EXERCISE BRIEF:
Counting task for the data below: how many lines hold the word "weekday"? Answer with the number only.

DATA:
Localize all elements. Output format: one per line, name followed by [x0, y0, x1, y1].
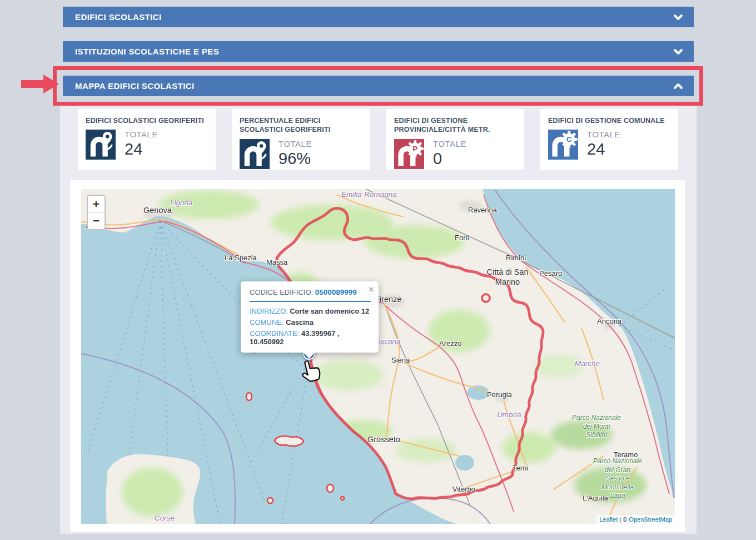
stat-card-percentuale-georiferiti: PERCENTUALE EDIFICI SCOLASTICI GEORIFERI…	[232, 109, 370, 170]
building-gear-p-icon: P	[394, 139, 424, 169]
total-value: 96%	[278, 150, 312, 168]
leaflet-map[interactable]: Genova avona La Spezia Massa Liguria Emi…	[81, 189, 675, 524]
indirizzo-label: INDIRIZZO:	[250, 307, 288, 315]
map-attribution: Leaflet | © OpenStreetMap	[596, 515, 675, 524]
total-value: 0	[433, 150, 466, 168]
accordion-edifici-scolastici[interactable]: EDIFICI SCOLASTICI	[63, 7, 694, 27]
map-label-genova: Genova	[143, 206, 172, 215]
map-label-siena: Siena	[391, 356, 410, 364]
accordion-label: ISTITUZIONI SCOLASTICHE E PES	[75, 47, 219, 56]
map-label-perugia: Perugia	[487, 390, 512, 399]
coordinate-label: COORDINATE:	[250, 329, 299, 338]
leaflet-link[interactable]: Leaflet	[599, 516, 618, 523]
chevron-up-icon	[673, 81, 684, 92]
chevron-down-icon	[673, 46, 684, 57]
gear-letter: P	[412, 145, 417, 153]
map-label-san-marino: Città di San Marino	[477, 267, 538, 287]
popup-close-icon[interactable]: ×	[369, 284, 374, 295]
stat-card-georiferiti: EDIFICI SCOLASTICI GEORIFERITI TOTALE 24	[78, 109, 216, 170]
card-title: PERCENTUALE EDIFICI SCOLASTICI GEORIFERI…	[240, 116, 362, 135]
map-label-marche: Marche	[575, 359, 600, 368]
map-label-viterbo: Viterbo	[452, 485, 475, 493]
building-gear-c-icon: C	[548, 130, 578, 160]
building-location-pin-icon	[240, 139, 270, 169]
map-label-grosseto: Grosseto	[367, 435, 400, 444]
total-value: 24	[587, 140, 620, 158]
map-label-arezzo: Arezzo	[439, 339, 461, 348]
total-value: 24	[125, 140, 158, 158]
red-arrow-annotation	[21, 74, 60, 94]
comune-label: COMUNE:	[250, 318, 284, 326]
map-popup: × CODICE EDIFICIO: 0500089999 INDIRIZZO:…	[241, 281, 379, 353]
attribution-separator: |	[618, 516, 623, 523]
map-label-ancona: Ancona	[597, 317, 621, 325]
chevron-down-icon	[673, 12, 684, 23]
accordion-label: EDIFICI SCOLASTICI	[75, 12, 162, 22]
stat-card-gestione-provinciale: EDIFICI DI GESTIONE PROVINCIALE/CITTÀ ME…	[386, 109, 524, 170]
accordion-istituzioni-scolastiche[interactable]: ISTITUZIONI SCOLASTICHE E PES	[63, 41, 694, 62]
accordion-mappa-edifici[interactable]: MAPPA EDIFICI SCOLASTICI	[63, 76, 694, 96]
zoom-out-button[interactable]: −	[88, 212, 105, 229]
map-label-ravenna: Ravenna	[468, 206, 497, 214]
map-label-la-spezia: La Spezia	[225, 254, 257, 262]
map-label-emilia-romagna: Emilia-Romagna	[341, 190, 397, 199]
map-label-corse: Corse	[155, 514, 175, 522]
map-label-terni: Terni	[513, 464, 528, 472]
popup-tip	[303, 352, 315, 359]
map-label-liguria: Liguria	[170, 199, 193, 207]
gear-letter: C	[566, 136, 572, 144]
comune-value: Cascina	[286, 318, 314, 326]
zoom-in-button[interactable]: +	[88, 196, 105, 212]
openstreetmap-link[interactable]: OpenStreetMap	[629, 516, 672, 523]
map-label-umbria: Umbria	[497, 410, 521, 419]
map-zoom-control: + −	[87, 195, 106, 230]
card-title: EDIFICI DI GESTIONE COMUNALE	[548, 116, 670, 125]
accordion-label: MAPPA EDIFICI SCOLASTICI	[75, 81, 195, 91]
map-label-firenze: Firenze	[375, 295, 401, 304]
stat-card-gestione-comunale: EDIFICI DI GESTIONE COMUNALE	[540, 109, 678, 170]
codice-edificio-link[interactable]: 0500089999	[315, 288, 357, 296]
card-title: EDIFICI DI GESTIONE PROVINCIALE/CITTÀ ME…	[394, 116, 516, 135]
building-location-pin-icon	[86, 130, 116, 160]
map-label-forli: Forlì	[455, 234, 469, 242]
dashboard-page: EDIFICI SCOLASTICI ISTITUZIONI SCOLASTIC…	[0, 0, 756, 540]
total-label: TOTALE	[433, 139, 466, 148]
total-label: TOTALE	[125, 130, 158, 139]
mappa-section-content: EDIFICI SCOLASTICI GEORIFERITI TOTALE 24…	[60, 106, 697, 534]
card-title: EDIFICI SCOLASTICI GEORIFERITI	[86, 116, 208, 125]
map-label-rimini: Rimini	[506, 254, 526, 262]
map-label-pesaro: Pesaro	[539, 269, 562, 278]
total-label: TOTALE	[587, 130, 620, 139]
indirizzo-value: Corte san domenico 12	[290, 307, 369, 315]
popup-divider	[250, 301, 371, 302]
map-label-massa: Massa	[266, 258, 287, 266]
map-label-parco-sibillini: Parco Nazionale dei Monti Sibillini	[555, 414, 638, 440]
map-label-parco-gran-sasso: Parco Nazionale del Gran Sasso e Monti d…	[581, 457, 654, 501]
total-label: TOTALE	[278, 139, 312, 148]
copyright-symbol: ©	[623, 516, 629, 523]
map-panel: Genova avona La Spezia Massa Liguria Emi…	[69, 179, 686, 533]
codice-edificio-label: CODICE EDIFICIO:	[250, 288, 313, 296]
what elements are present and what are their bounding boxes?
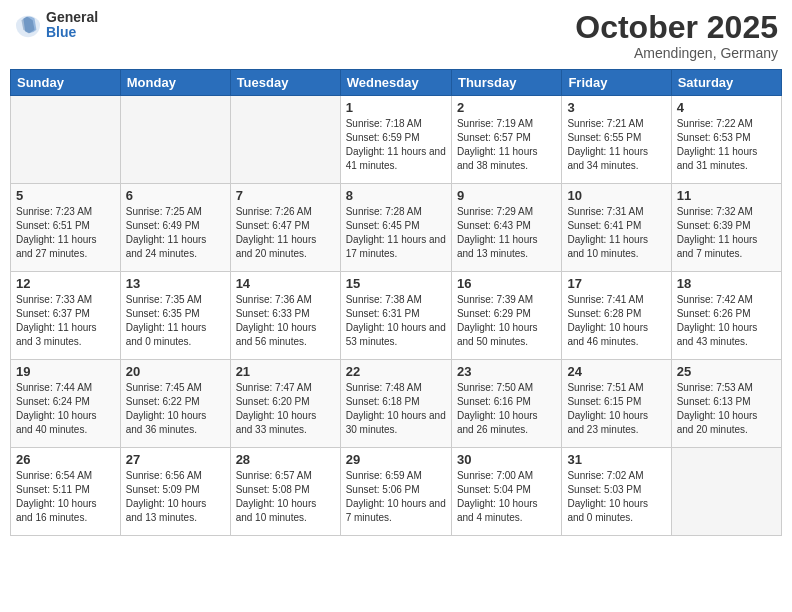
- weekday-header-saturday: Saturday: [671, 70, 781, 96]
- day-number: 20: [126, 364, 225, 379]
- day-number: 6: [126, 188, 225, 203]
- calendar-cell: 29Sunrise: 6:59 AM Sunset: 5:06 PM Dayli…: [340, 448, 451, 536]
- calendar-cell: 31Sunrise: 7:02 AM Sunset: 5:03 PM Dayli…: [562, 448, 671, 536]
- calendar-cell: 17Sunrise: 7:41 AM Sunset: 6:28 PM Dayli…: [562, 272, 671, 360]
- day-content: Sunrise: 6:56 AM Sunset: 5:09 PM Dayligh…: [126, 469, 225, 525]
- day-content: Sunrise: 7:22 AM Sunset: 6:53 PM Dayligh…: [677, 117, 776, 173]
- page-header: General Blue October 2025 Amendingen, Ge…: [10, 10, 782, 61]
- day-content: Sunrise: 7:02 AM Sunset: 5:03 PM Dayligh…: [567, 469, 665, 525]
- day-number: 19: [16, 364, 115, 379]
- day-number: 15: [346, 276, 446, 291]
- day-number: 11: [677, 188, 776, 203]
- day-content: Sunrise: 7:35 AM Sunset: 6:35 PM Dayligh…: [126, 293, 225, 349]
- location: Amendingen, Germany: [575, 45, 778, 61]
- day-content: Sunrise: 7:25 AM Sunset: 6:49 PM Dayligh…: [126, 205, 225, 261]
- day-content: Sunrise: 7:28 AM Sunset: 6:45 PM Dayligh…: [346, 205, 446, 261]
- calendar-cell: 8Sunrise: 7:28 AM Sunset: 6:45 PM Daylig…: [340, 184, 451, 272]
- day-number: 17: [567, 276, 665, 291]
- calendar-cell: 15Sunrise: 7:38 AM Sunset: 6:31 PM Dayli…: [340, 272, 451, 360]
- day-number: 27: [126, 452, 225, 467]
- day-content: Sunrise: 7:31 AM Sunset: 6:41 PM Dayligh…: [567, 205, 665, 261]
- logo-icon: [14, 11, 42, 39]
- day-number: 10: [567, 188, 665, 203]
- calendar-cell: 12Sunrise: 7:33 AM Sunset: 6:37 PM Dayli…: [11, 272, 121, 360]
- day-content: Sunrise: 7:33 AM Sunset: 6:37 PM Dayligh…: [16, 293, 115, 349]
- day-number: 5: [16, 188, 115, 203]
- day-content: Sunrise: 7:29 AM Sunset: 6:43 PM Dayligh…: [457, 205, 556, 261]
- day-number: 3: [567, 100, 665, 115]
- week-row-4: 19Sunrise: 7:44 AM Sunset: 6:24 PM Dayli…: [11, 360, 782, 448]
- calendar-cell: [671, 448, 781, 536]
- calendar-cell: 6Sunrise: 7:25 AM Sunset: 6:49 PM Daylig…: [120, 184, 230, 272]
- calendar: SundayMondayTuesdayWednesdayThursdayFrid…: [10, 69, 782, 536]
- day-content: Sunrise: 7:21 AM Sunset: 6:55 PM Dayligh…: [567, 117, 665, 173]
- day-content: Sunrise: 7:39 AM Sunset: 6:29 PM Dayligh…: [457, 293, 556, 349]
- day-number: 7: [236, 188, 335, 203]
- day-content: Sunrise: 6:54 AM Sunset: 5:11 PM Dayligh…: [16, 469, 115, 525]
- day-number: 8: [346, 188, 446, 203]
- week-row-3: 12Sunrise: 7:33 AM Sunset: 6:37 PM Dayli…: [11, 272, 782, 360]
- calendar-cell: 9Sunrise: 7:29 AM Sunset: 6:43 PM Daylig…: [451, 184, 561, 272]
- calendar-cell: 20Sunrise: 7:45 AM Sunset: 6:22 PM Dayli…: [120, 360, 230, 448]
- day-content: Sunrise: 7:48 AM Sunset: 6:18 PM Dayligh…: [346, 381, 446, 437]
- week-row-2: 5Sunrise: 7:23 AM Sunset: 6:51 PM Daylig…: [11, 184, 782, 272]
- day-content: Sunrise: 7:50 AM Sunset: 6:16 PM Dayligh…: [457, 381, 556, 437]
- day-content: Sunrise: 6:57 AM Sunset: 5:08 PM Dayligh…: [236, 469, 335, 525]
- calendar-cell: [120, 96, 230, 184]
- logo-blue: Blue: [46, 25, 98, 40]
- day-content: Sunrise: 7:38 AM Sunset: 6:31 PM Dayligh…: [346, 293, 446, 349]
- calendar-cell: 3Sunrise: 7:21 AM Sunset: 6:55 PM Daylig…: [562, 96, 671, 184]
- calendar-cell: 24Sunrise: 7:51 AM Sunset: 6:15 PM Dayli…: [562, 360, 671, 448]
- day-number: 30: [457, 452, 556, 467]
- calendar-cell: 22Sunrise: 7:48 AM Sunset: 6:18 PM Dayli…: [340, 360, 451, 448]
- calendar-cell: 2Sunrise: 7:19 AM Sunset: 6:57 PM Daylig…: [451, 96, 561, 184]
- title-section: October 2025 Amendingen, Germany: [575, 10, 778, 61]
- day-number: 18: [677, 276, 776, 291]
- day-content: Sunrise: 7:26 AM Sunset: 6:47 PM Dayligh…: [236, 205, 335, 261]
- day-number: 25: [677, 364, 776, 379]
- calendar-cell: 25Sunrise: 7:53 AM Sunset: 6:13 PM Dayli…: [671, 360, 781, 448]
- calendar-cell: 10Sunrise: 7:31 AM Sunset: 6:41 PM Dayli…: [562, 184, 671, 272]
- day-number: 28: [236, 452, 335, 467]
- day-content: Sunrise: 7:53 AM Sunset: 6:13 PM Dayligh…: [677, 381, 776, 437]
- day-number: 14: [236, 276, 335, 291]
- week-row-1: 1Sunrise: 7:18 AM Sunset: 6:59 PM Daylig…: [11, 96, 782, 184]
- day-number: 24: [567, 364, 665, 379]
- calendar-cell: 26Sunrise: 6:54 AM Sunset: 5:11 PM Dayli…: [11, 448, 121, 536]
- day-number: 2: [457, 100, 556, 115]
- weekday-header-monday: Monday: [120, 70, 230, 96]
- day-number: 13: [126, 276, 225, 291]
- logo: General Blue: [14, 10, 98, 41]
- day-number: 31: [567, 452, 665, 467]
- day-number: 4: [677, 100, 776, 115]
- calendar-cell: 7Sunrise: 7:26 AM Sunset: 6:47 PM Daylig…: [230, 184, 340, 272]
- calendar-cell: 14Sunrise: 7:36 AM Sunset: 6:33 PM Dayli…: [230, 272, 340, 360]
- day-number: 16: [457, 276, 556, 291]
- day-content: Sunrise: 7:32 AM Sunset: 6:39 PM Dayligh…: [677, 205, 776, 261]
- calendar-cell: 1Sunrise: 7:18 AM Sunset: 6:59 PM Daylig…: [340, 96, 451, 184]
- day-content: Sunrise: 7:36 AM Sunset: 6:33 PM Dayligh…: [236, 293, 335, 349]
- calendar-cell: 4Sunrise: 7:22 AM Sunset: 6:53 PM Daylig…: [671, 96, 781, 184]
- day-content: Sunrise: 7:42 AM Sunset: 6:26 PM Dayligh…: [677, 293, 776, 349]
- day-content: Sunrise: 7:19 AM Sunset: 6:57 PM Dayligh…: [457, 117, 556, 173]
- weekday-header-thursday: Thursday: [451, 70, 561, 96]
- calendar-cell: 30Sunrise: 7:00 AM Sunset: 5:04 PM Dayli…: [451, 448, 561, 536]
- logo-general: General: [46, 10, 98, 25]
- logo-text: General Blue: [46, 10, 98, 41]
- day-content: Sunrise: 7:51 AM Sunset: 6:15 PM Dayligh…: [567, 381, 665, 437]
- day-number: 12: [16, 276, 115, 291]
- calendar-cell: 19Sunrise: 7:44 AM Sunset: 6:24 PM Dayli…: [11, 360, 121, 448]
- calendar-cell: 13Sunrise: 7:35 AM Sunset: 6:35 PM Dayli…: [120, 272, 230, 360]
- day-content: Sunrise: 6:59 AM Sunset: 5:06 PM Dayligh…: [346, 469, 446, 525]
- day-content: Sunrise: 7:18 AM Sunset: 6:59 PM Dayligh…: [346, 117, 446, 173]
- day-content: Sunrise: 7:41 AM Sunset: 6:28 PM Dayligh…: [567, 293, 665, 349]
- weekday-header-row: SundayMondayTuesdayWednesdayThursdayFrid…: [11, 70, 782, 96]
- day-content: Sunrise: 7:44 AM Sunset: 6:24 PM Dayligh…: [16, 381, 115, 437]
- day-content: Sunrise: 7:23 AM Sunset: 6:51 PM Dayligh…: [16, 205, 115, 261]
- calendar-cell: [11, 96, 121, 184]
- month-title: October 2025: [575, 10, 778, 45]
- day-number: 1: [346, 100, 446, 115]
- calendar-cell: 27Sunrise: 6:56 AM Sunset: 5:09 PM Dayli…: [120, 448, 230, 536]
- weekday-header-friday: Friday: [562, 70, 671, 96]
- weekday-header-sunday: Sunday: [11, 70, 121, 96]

YOUR RESPONSE:
6